Martes 4 de Agosto, 21:54

Brasil retira Embajador en Argentina y reduce al mínimo la relación diplomática

Política | El Gobierno de Luiz Inácio Lula da Silva resolvió retirar de manera definitiva a su Embajador en Buenos Aires y dejar la representación diplomática en manos de un encargado de negocios.

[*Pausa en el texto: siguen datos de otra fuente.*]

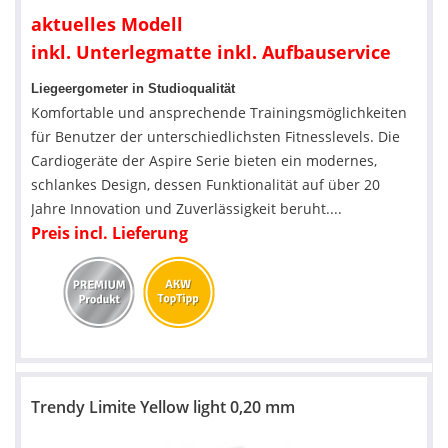
aktuelles Modell
inkl. Unterlegmatte inkl. Aufbauservice
Liegeergometer in Studioqualität
Komfortable und ansprechende Trainingsmöglichkeiten
für Benutzer der unterschiedlichsten Fitnesslevels. Die
Cardiogeräte der Aspire Serie bieten ein modernes,
schlankes Design, dessen Funktionalität auf über 20
Jahre Innovation und Zuverlässigkeit beruht....
Preis incl. Lieferung
Trendy Limite Yellow light 0,20 mm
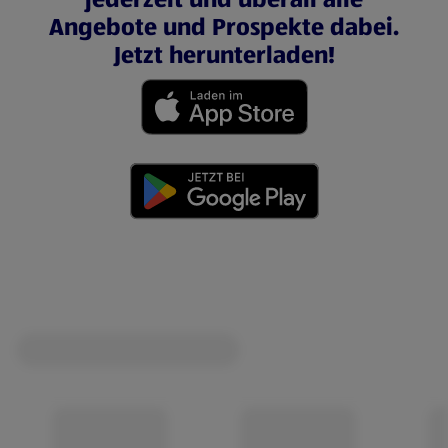
Angebote und Prospekte dabei.
Jetzt herunterladen!
(öffnet in einem neuen Tab)
(öffnet in einem neuen Tab)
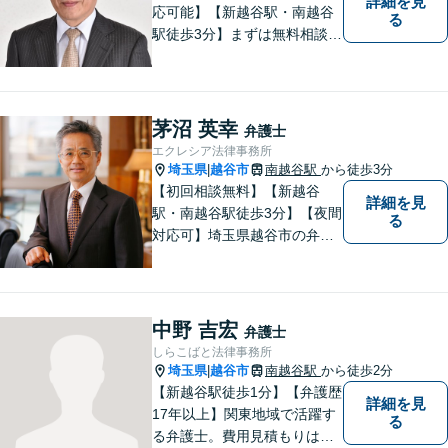
詳細を見
応可能】【新越谷駅・南越谷
る
駅徒歩3分】まずは無料相談
（離婚を除く）でじっくりと
お話をうかがいます。
茅沼 英幸
弁護士
エクレシア法律事務所
埼玉県
越谷市
南越谷駅
から徒歩3分
|
【初回相談無料】【新越谷
詳細を見
駅・南越谷駅徒歩3分】【夜間
る
対応可】埼玉県越谷市の弁護
士です。
中野 吉宏
弁護士
しらこばと法律事務所
埼玉県
越谷市
南越谷駅
から徒歩2分
|
【新越谷駅徒歩1分】【弁護歴
詳細を見
17年以上】関東地域で活躍す
る
る弁護士。費用見積もりは無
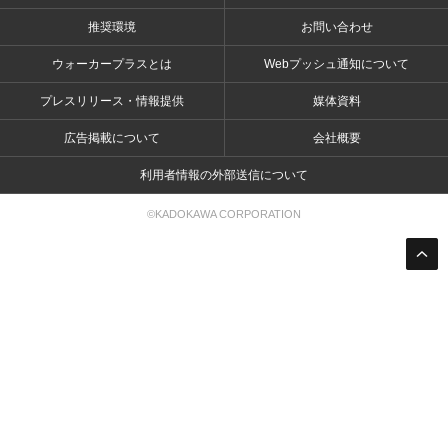
推奨環境
お問い合わせ
ウォーカープラスとは
Webプッシュ通知について
プレスリリース・情報提供
媒体資料
広告掲載について
会社概要
利用者情報の外部送信について
©KADOKAWA CORPORATION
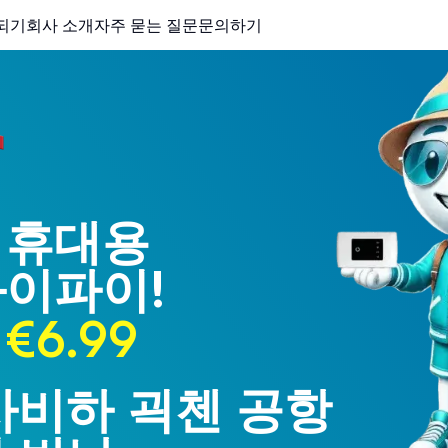
되기
회사 소개
자주 묻는 질문
문의하기
 휴대용
와이파이!
€6.99
 사비하 괵첸 공항
 트라브존 공항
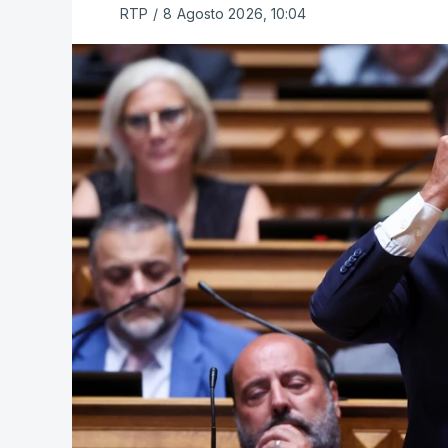
RTP
/
8 Agosto 2026, 10:04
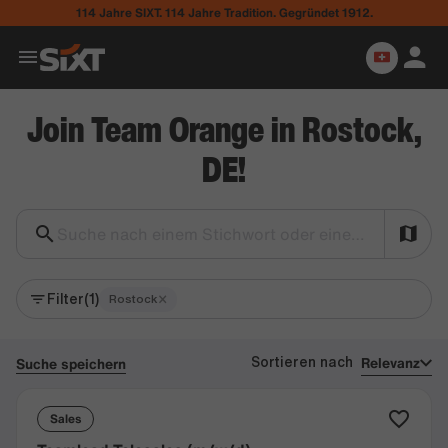
114 Jahre SIXT. 114 Jahre Tradition. Gegründet 1912.
Join Team Orange in Rostock,
DE!
Suche nach einem Stichwort oder einer Stadt...
Filter
(1)
×
Rostock
Relevanz
Suche speichern
Sortieren nach
Sales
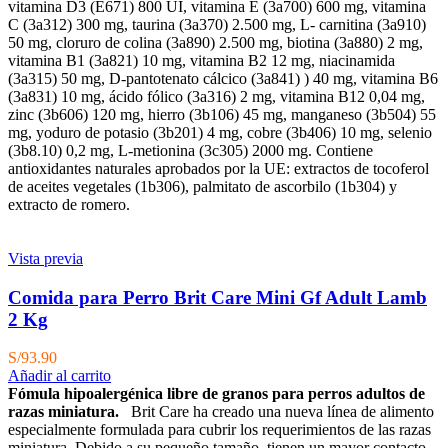
vitamina D3 (E671) 800 UI, vitamina E (3a700) 600 mg, vitamina
C (3a312) 300 mg, taurina (3a370) 2.500 mg, L- carnitina (3a910)
50 mg, cloruro de colina (3a890) 2.500 mg, biotina (3a880) 2 mg,
vitamina B1 (3a821) 10 mg, vitamina B2 12 mg, niacinamida
(3a315) 50 mg, D-pantotenato cálcico (3a841) ) 40 mg, vitamina B6
(3a831) 10 mg, ácido fólico (3a316) 2 mg, vitamina B12 0,04 mg,
zinc (3b606) 120 mg, hierro (3b106) 45 mg, manganeso (3b504) 55
mg, yoduro de potasio (3b201) 4 mg, cobre (3b406) 10 mg, selenio
(3b8.10) 0,2 mg, L-metionina (3c305) 2000 mg. Contiene
antioxidantes naturales aprobados por la UE: extractos de tocoferol
de aceites vegetales (1b306), palmitato de ascorbilo (1b304) y
extracto de romero.
Vista previa
Comida para Perro Brit Care Mini Gf Adult Lamb
2 Kg
S/
93.90
Añadir al carrito
Fómula hipoalergénica libre de granos para perros adultos de
razas miniatura.
Brit Care ha creado una nueva línea de alimento
especialmente formulada para cubrir los requerimientos de las razas
miniatura. Debido a su pequeño tamaño, tienen un mayor contacto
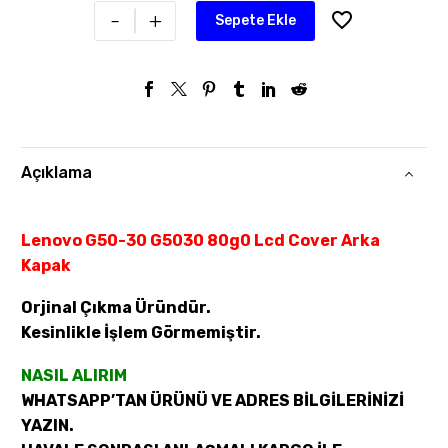
-
+
Sepete Ekle
Açıklama
Lenovo G50-30 G5030 80g0 Lcd Cover Arka
Kapak
Orjinal Çıkma Üründür.
Kesinlikle İşlem Görmemiştir.
NASIL ALIRIM
WHATSAPP’TAN ÜRÜNÜ VE ADRES BİLGİLERİNİZİ
YAZIN.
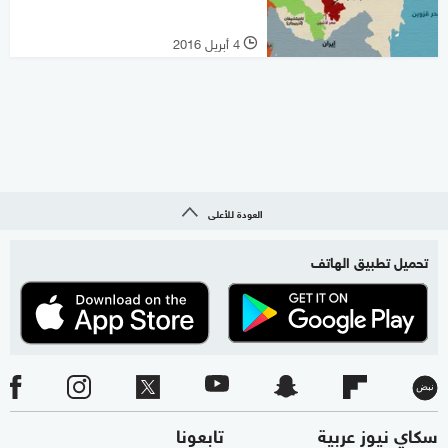
4 أبريل 2016
l
العودة للأعلى
تحميل تطبيق الهاتف
سكاي نيوز عربية
تابعونا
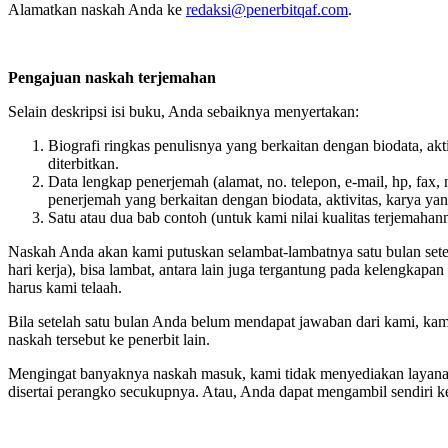
Alamatkan naskah Anda ke
redaksi@penerbitqaf.com
.
Pengajuan naskah terjemahan
Selain deskripsi isi buku, Anda sebaiknya menyertakan:
Biografi ringkas penulisnya yang berkaitan dengan biodata, akt
diterbitkan.
Data lengkap penerjemah (alamat, no. telepon, e-mail, hp, fax, 
penerjemah yang berkaitan dengan biodata, aktivitas, karya yang
Satu atau dua bab contoh (untuk kami nilai kualitas terjemahan
Naskah Anda akan kami putuskan selambat-lambatnya satu bulan setel
hari kerja), bisa lambat, antara lain juga tergantung pada kelengkapan
harus kami telaah.
Bila setelah satu bulan Anda belum mendapat jawaban dari kami, 
naskah tersebut ke penerbit lain.
Mengingat banyaknya naskah masuk, kami tidak menyediakan layanan
disertai perangko secukupnya. Atau, Anda dapat mengambil sendiri k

La decisión profundiza el deterioro del vínculo bilateral con la administración de Javier Milei.


El Gobierno de Brasil dispuso el retiro definitivo de su Embajador en la Argentina, Julio Glinternick Bitelli, y resolvió mantener la representación diplomática en Buenos Aires únicamente a través de un encargado de negocios, una medida que marca un nuevo escalón en la tensión entre las administraciones de Luiz Inácio Lula da Silva y Javier Milei.

La decisión fue adoptada por el Palacio del Planalto luego de varios meses de creciente distanciamiento político y diplomático entre ambos países, en un contexto signado por las diferencias públicas entre los mandatarios y la ausencia de encuentros bilaterales.

Con esta determinación, Brasil reduce al mínimo el nivel de su representación diplomática en la Argentina, una medida poco habitual entre dos de los principales socios del Mercosur y que refleja el deterioro de la relación institucional.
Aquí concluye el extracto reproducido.